Real time data helps me keep an eye on our progress in terms of the number of teachers in the programme, numbers of class visits and numbers of children addressed. For example, in 2021, and despite the disruption of Covid resulting in some schools not opening, the tablets allow me to see, at a glance, that we interacted with 5,883 nursery school teachers in 2,988 schools and undertook 23,177 class visits across three countries - Namibia, Malawi and Zambia.

The existence of the database ought to make it possible to scale to the 200,000 teachers that we target over time.

Governance and stakeholders

We take governance very seriously. We seek the consent of all stakeholders at all times. This means requesting the trainers, the nursery school teachers and the parents or guardians of the children to sign consent forms. This is not strictly speaking necessary under local laws but we set ourselves UK-level GDPR standards. We already have in our database photographs of over 32,000 consent forms.

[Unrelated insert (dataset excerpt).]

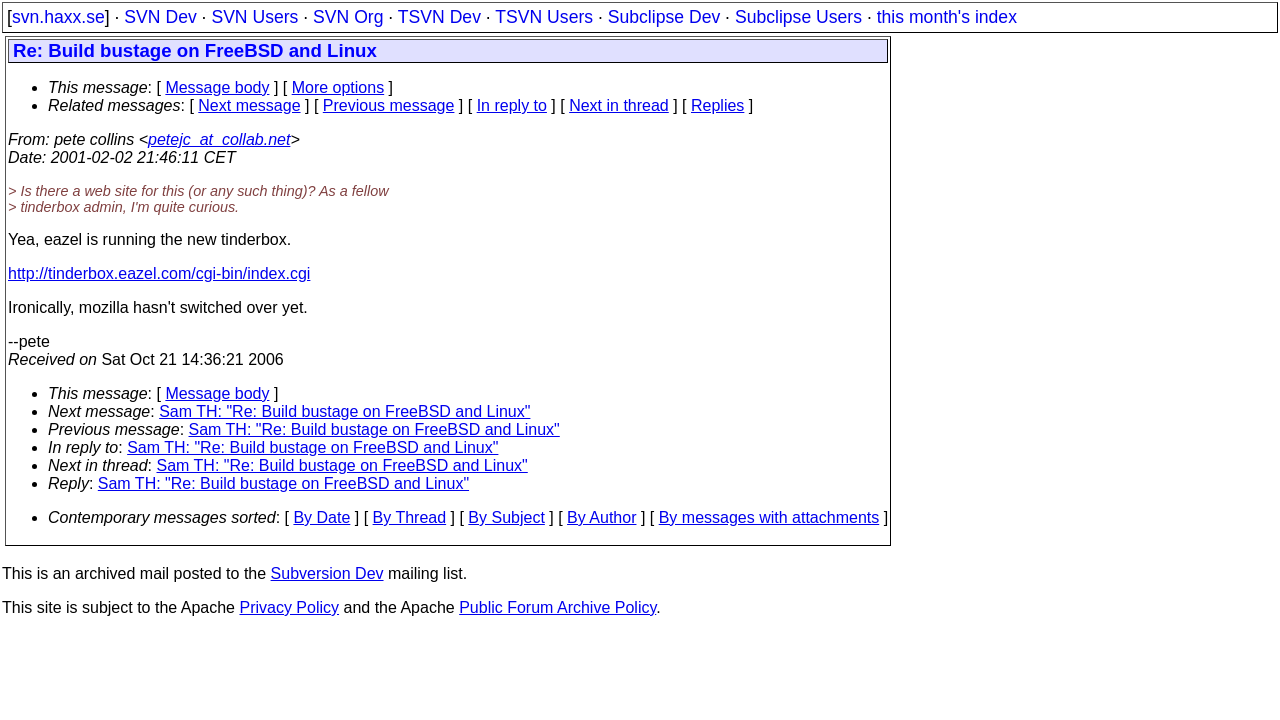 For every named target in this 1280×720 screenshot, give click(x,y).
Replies (717, 105)
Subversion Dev (327, 573)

We also interact with local government ministries. This means both the Ministries of Gender and Child Welfare, who have oversight over very young children, and the Ministries of Education, who overlook five-year-olds upwards. The fact that ECD falls under the auspices of two separate ministries explains, in part, why these countries tend to struggle with ECD.

Before commencing our work in a given country we always establish a local charity within which to house it. This can be an arduous and costly process but helps us to be taken seriously. We like to invite local government officials to hand out the Perivoli Certificates at the graduation ceremonies.

Funding and venture capital

The Perivoli Schools Trust has been funded hitherto by the Perivoli Trust which I established in 1999, following the gifting of my stake in an investment management firm that I had co-founded in 1996 called Arisaig Partners. My job as an emerging markets fund manager took me around the world including to Africa where I began to see at close quarters some of the challenges the continent faces.

In 2016, a new trust was established called Perivoli Innovations which invests in early stage, venture capital type opportunities in medical, life science, digital and climate change focused technologies. I advise the trustees in selecting investment candidates. Most are spin-outs from UK universities but some are located in Africa.

Profits from this trust will go towards funding the Perivoli Schools Trust in due course. Over 50 investments have been made to date with many showing strong early promise. Indeed two have already exited profitably. So I am hopeful that there will be ample resources to fund the programme over the foreseeable future without needing to resort to third party support.

I have no doubt from my visits to the region and many days spent visiting nursery schools - I must have visited well over one hundred - that the Perivoli Schools Trust has a very positive impact. It seems to be much appreciated by our trainers, the nursery school teachers and the parents of the children.

Impact assessment

That said, I wish for a more formal measure to assess its impact. As our database records which primary school each child goes onto from nursery school, we are able to track the children as they progress through their education. We have been given permission by Ministries of Education to do just that, although this process has been set back by Covid.

I’m keen also to see the programme’s impact assessed by a third party. So, we are in the process of commissioning a study by the University of Bristol in combination with the University of Namibia to assess its impact in that country. I’m hoping it will report its findings by early 2023.